Psychology of Music

Every culture in the world has some form of music, but why did music evolve, and what function does it serve? In this course, we will explore the cognitive and neural processes that underlie music perception and production to ask the following questions: Does music have universal features that cross cultures? How does music convey emotion? What do infants know about music? Is music specifically human? And finally, what are the parallels between music and language?

Animal Behavior

Examines the development, causal mechanisms, evolutionary history, and function of the behavior of animals. Topics include sensory capacities, predator evasion, reproduction, parental care, social behavior, and learning.
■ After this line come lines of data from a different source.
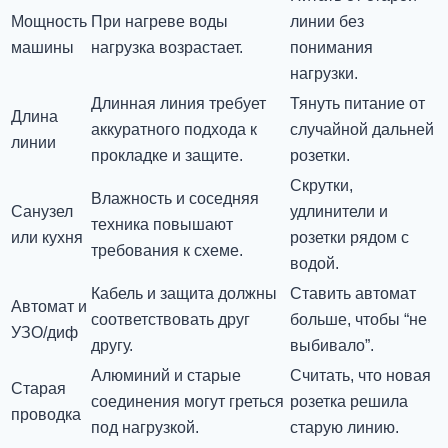
Мощность
При нагреве воды
линии без
машины
нагрузка возрастает.
понимания
нагрузки.
Длинная линия требует
Тянуть питание от
Длина
аккуратного подхода к
случайной дальней
линии
прокладке и защите.
розетки.
Скрутки,
Влажность и соседняя
Санузел
удлинители и
техника повышают
или кухня
розетки рядом с
требования к схеме.
водой.
Кабель и защита должны
Ставить автомат
Автомат и
соответствовать друг
больше, чтобы “не
УЗО/диф
другу.
выбивало”.
Алюминий и старые
Считать, что новая
Старая
соединения могут греться
розетка решила
проводка
под нагрузкой.
старую линию.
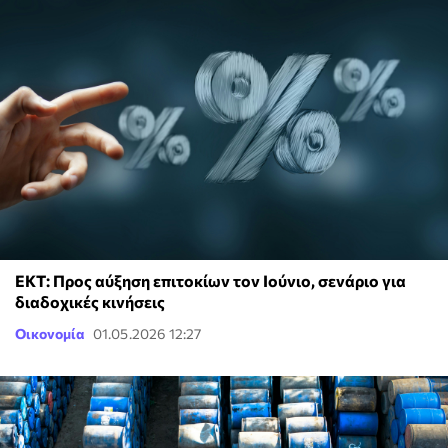
ΕΚΤ: Προς αύξηση επιτοκίων τον Ιούνιο, σενάριο για
διαδοχικές κινήσεις
Οικονομία
01.05.2026 12:27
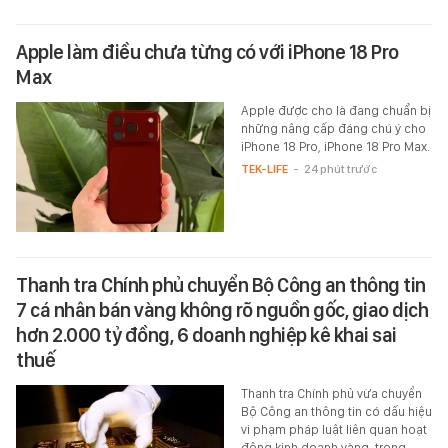
Apple làm điều chưa từng có với iPhone 18 Pro
Max
Apple được cho là đang chuẩn bị
những nâng cấp đáng chú ý cho
iPhone 18 Pro, iPhone 18 Pro Max.
TEK-LIFE
-
24 phút trước
Thanh tra Chính phủ chuyển Bộ Công an thông tin
7 cá nhân bán vàng không rõ nguồn gốc, giao dịch
hơn 2.000 tỷ đồng, 6 doanh nghiệp kê khai sai
thuế
Thanh tra Chính phủ vừa chuyển
Bộ Công an thông tin có dấu hiệu
vi phạm pháp luật liên quan hoạt
động kinh doanh vàng, trong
Sem: Controversies in Psych

Why can't psychologists agree on basic assumptions? Why is so much of the field still controversial after more than a century? This seminar gives advanced psychology and neuroscience students a broad conceptual and historical overview of their discipline through an analysis of its enduring disputes. We will analyze primary source materials (both historical and contemporary) on several sides of major controversies such as: Are there racial differences in intelligence? Is madness rooted in faulty biology? Do women's brains differ from men's? Is violence innate or learned?

Depression and Anxiety

This seminar will take a largely clinical perspective on the mental health problems of depression and anxiety. We will examine the traditional definitions of these diagnoses from the DSM and raise questions about the nature of diagnosis and the way diagnoses change over time. We will look at how differently depression and anxiety are understood and treated given differences in gender, race, culture and age. Finally, the course will touch on past and present treatment of depression and anxiety.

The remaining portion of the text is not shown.